It’s been four years since the Lotus Elise last graced North American roads. The expiry of the smart airbag exemption meant that the lightweight sports car was no longer compliant to safety regulations, and Lotus opted to pull the plug on imports.
Lotus has insisted that the Elise will return to this side of the pond, but probably not until 2020. “We’d need smart airbags, plus side airbags, and to change the whole front crash structure. It would add 220lbs,” said CEO Jean-Marc Gales earlier this year. In the meantime, the rest of the world will be treated to two new models for 2016, the Elise Sport and Elise Sport 220.
While fans of the vehicle will be disappointed that its exile continues, auto mechanic students will no doubt still be curious to see what the new models have to offer, and how they compare to the Evora 400, the only Lotus still available in Canada.
Lighter & Faster: A Car Mechanic’s Guide To The Lotus Elise Sport
The Elise Sport retains the 1.6L four-cylinder engine of the previous generation Elise, with the same 134hp and 188 lb-ft of torque. Where car mechanic students will really notice the difference, however, is in its weight, as its new lightweight performance battery means the car is just 865.9kg, a full 10.8kg lighter than the former model, allowing a top speed of 204km/h and an acceleration of 0-100km/h in just 6.5 seconds.
Checkout a preview of both cars here:
Supercharged Performance: Exploring The 220 as an Auto Technician Student
The 220 features the same basic engine as the Sport, but ups the ante by increasing the capacity to 1.8L and adding an Eaton supercharger, enabling it to go from 0-100km/h in an incredible 4.6 seconds, thanks to a max power of 217hp and 184lb-ft of torque. It also boasts a light battery, although extra features mean it is 48kg heavier than the ordinary Sport.
Students enrolled in auto technician courses will learn how important fuel economy is in today’s auto industry, and both cars continue the Elise line’s high standards in eco-friendliness. The 220 needs just 7.5l/100km and CO2 emissions of only 173g/km, while the Sport manages an even more impressive 6.3l/100km with emissions of 149g/km—both of which are pretty impressive figures for a high-performance sports car.
Car Mechanic Comparisons: The Lotus Evora vs. The Lotus Elise
So how do the new models compare to the Evora 400, the one Lotus which will actually make its way across the Atlantic?
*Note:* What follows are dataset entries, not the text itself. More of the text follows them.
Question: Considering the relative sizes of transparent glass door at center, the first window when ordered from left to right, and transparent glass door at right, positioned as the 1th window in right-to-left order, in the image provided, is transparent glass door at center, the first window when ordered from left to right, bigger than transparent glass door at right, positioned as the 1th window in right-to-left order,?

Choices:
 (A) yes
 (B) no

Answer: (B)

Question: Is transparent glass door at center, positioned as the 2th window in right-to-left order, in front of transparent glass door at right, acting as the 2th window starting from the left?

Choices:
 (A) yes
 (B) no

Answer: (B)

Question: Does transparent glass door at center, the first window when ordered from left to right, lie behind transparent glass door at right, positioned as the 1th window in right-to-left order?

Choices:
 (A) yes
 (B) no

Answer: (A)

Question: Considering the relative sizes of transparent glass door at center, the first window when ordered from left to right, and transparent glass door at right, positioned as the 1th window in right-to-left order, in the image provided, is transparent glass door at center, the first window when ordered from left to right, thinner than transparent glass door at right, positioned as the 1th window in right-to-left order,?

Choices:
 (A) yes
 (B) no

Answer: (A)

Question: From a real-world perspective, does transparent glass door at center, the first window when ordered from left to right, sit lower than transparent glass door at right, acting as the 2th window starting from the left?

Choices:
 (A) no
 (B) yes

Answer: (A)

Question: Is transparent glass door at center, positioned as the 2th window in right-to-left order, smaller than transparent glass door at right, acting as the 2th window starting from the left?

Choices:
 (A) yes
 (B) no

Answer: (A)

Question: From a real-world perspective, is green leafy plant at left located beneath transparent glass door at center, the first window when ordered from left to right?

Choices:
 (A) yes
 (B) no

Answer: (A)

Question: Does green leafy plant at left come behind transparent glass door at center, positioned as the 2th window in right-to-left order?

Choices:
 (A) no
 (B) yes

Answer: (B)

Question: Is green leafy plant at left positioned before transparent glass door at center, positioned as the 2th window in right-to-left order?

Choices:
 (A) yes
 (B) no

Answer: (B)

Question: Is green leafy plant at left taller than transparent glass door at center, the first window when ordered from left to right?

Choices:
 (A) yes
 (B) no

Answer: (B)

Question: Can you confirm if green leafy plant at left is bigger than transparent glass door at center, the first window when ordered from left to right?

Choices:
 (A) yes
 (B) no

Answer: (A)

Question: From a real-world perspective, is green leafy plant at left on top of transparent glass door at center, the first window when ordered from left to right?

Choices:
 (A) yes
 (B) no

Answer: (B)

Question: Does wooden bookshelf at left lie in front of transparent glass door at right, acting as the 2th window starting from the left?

The new Evora is an improvement on the previous generation, with changes to the door design and, as with the Elise, a more lightweight design in general. It does boast a superior supercharged V6 3.5l engine to the Elise, with 400hp, and is the fastest Lotus ever, with a top speed of 300km/h and an acceleration of 0-100km/km in 4.2 seconds.
Of course, the comparison is slightly unfair, since the Evora 400 is priced at about $146,000, over $80,000 more expensive than the starting price for the Elise. Auto mechanics students will surely be hoping that the more affordable member of the Lotus family makes its return to Canada sooner rather than later.